Society vs. Nature 4.0

Public debate from the series Society 4.0, this time with the subtitle Society vs. Nature 4.0, was organized in collaboration with ABRA Software and the Neuron Fund, as well as the coworking space Opero, where the event took place on Tuesday, June 18.

The attendees were welcomed by the Executive Director of Opero, Pavel Přikryl. After introducing the participants and guests in the packed hall of Opero, the evening’s moderation on the topic of Society vs. Nature was taken on by Veronika Sedláčková, a moderator from Czech Radio. 

The first presentation was given by Radim Tolasz, a climatologist and meteorologist, and the head of the Climate Change Department at the Czech Hydrometeorological Institute. He introduced the basic concepts related to climate, the greenhouse effect, and anthropogenic impacts on the environment and atmospheric changes. He also mentioned how the Czech society historically approached these issues and emphasized the need to combat the underestimation of the scope of climate change in the present.

“Climate change is a problem that has been underestimated in the Czech Republic for a long time.”

Radim Tolasz also referred to predictions published by the Intergovernmental Panel on Climate Change (IPCC) in the early 1990s, which were considered alarmist at that time. He stressed that the forecasts about the increase in atmospheric temperature and sea levels are remarkably accurate compared to the current state. Therefore, it is essential to take these threats very seriously and try to maintain or ideally reverse the current situation.

Next, Soňa Jonášová, founder and director of the Institute of Circular Economy (INCIEN) and an Aspen Young Leaders Program alumna, spoke about the interconnectedness of the causes and consequences of climate change and environmental degradation on a global scale. As examples, she mentioned cheap textiles and “fast fashion,” whose production affects the environment in developing countries, particularly in southern Asia, and generates massive amounts of waste that pollute the soil and oceans. Waste management is a significant issue that INCIEN consistently addresses – particularly in the Czech environment, they strive to reduce the number of legal dumps that contaminate the soil and groundwater. However, waste materials could be much better utilized in a system of circular economy – where every waste becomes another resource.

“The circular economy is an incredibly fascinating tool that allows us to use all available resources to the fullest extent.”

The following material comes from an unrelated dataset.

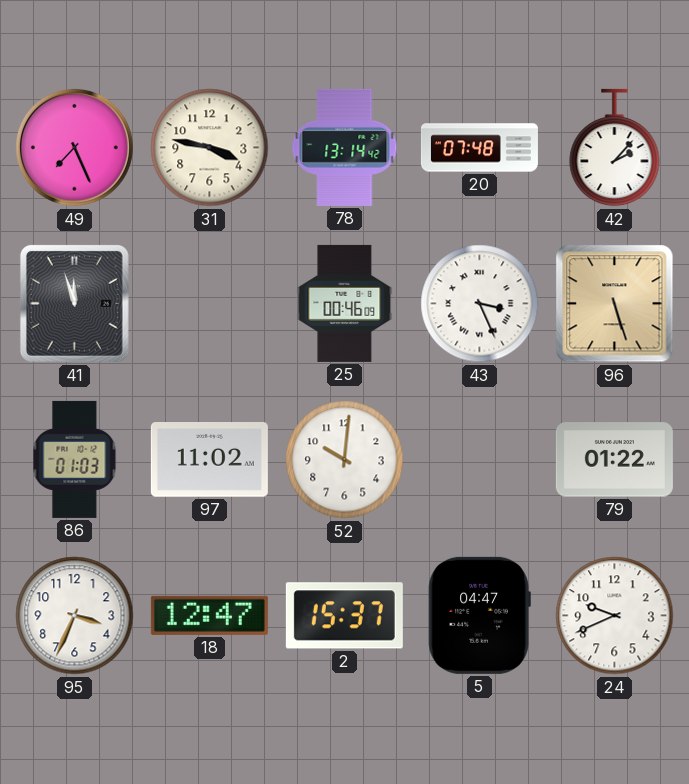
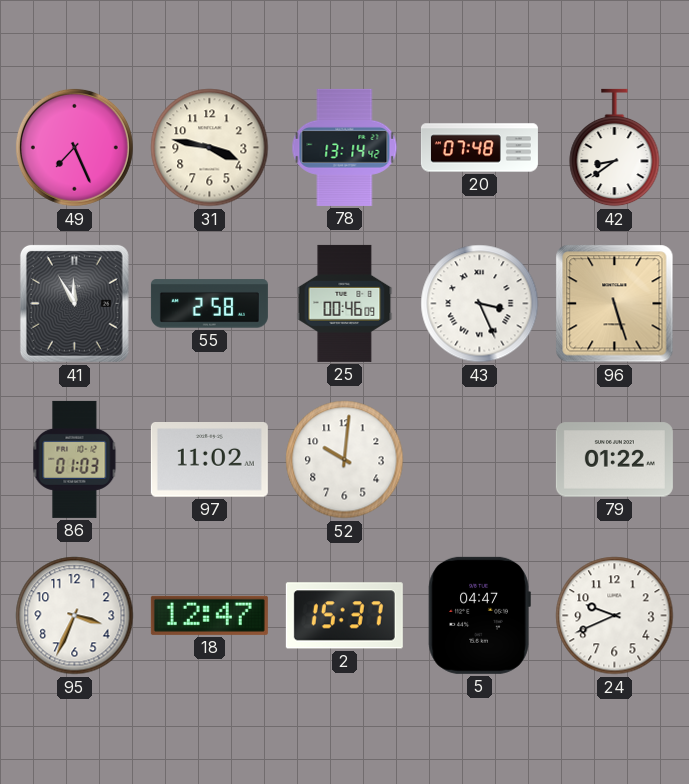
42: 2:07 -> 8:39
41: 11:57 -> 11:55
55: none -> 2:58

Alena Wranová, a landscape engineer and member of the association CooLAND talked about the importance of community-based agriculture and supporting farmers who approach the landscape responsibly and respect its natural processes. As a means of their support, she mentioned the Community Supported Agriculture (CSA) system, where end consumers directly purchase produce from specific local farmers in the form of weekly or monthly boxes. She also highlighted the need to focus on maintaining strong and healthy soil, which is key to sustainable production. Alena Wranová also pointed out that consumers should consider what is on their plate. Farmers will grow or import from abroad what there is demand for. Therefore, a focus on diverse local and seasonal diets is highly desirable.

The discussion also involved Pavel Kindlmann, a natural scientist from the Academy of Sciences of the Czech Republic (AV ČR), who contributed to a recently published report on biodiversity by the United Nations. Pavel Kindlmann emphasized the importance of realizing that nature can manage without humans, while humans are heavily dependent on nature – hence the need to approach it accordingly. He spoke about species extinction and the significant loss of biodiversity, which harms the entire ecosystem. The extinction of species occurred long ago with the advent of agriculture (natural environments were reduced in favor of fields), but even then, there were remnants and other means that allowed animals and insects to survive in agricultural landscapes. With the rise of industrial society and a population dependent on production, agriculture transformed into a highly efficient system that leaves no space empty – currently, only 0.3% of the original natural environment remains.

Oldřich Syrovátka, a natural scientist and environmentalist from the Faculty of Management at the University of Economics, focuses on landscape revitalization and methods for water retention. Like the other speakers, Oldřich Syrovátka emphasized the importance of proper management and work with soil, landscape, and water, which is becoming an increasingly limited resource.